RECORDS SHOWN.
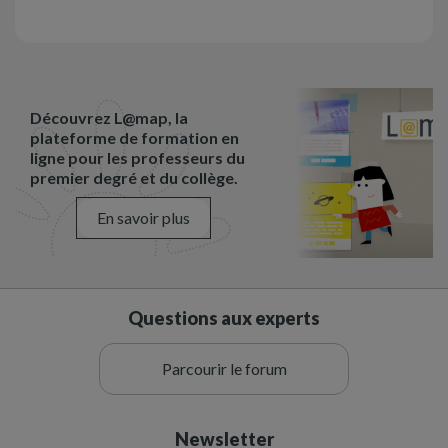
Découvrez L@map, la
plateforme de formation en
ligne pour les professeurs du
premier degré et du collège.
En savoir plus
Questions aux experts
Parcourir le forum
Newsletter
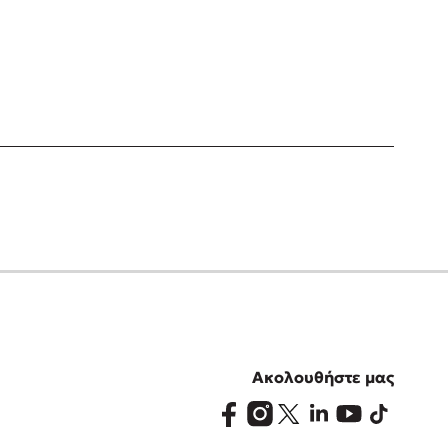
Ακολουθήστε μας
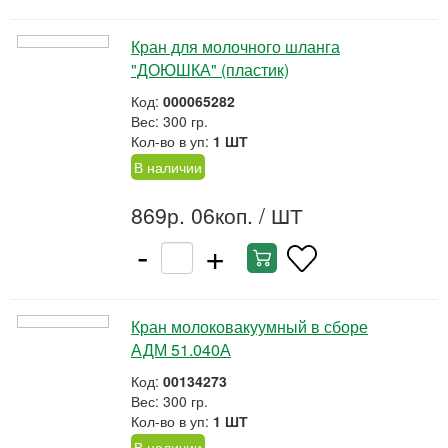
Кран для молочного шланга
"ДОЮШКА" (пластик)
Код:
000065282
Вес: 300 гр.
Кол-во в уп:
1 ШТ
В наличии
869р. 06коп.
/ ШТ
-
+
Кран молоковакуумный в сборе
АДМ 51.040А
Код:
00134273
Вес: 300 гр.
Кол-во в уп:
1 ШТ
В наличии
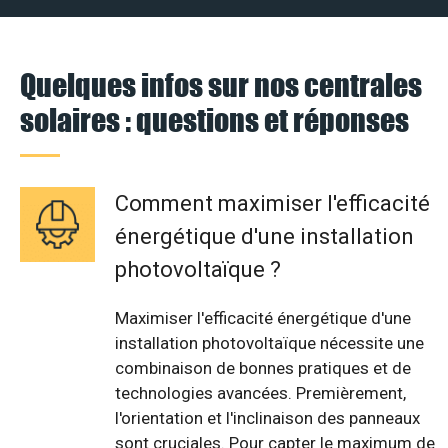
Quelques infos sur nos centrales
solaires : questions et réponses
Comment maximiser l'efficacité
énergétique d'une installation
photovoltaïque ?
Maximiser l'efficacité énergétique d'une
installation photovoltaïque nécessite une
combinaison de bonnes pratiques et de
technologies avancées. Premièrement,
l'orientation et l'inclinaison des panneaux
sont cruciales. Pour capter le maximum de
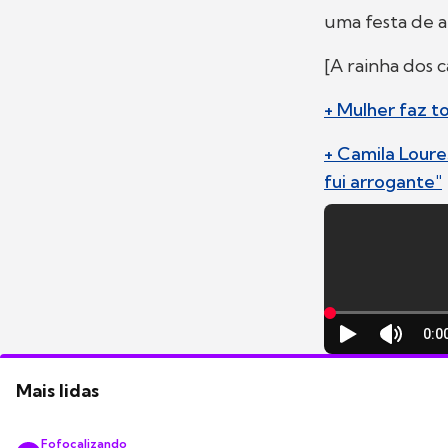
uma festa de a
[A rainha dos c
+ Mulher faz t
+ Camila Loure
fui arrogante"
Mais lidas
Fofocalizando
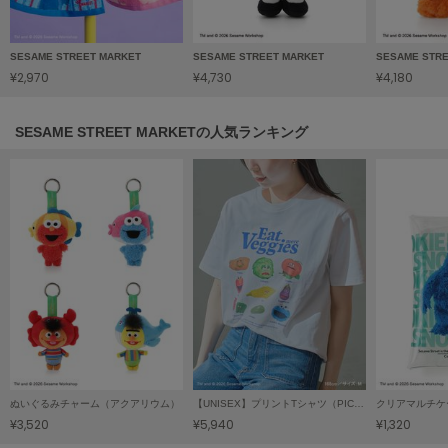
LILY BROWN
リリーブラウン
SESAME STREET MARKET
SESAME STREET MARKET
SESAME STR
¥2,970
¥4,730
¥4,180
LILY BROWN Lingerie
リリーブラウンランジェリー
SESAME STREET MARKETの人気ランキング
LITTLE UNION TOKYO
リトルユニオン トウキョウ
made of Organics
メイドオブオーガニクス
MICHU COQUETTE
ミチュ コケット
MIESROHE
ミースロエ
miies miim
ぬいぐるみチャーム（アクアリウム）
【UNISEX】プリントTシャツ（PICNIC）
クリアマルチケ
ミーエスミーム
¥3,520
¥5,940
¥1,320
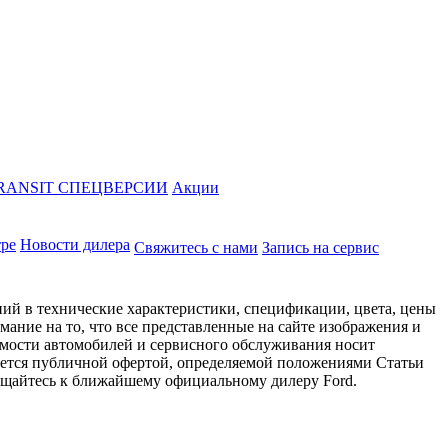
RANSIT СПЕЦВЕРСИИ
Акции
тре
Новости дилера
Свяжитесь с нами
Запись на сервис
ий в технические характеристики, спецификации, цвета, цены
ание на то, что все представленные на сайте изображения и
имости автомобилей и сервисного обслуживания носит
яется публичной офертой, определяемой положениями Статьи
ращайтесь к ближайшему официальному дилеру Ford.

WORK TO COMPLETE. Leaving aside every picture, transcribe exactly the lines that run from the one with "Fofocalizando" to the close of the listing above.

THE ANSWER.
Fofocalizando
LILY BROWN
リリーブラウン
SESAME STREET MARKET
SESAME STREET MARKET
SESAME STR
¥2,970
¥4,730
¥4,180
LILY BROWN Lingerie
リリーブラウンランジェリー
SESAME STREET MARKETの人気ランキング
LITTLE UNION TOKYO
リトルユニオン トウキョウ
made of Organics
メイドオブオーガニクス
MICHU COQUETTE
ミチュ コケット
MIESROHE
ミースロエ
miies miim
ぬいぐるみチャーム（アクアリウム）
【UNISEX】プリントTシャツ（PICNIC）
クリアマルチケ
ミーエスミーム
¥3,520
¥5,940
¥1,320
RANSIT СПЕЦВЕРСИИ
Акции
тре
Новости дилера
Свяжитесь с нами
Запись на сервис
ий в технические характеристики, спецификации, цвета, цены
ание на то, что все представленные на сайте изображения и
имости автомобилей и сервисного обслуживания носит
яется публичной офертой, определяемой положениями Статьи
ращайтесь к ближайшему официальному дилеру Ford.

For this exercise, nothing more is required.